WORK REQUEST>
Leave out the pictures and copy the remaining records exactly.

TASK MATERIAL>
--------

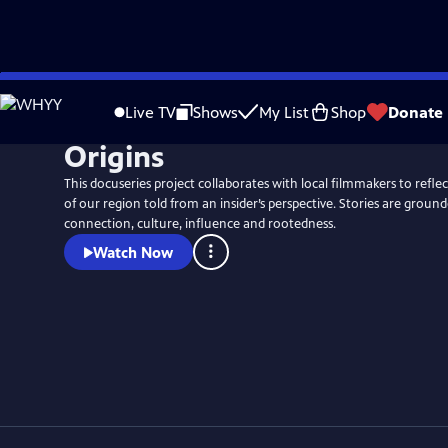
Skip
to
Live TV
Shows
My List
Shop
Donate
Main
Origins
Content
This docuseries project collaborates with local filmmakers to refl
of our region told from an insider’s perspective. Stories are ground
connection, culture, influence and rootedness.
Watch Now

--------

SOLUTION FOR THIS TASK>
Skip
to
Live TV
Shows
My List
Shop
Donate
Main
Origins
Content
This docuseries project collaborates with local filmmakers to refl
of our region told from an insider’s perspective. Stories are ground
connection, culture, influence and rootedness.
Watch Now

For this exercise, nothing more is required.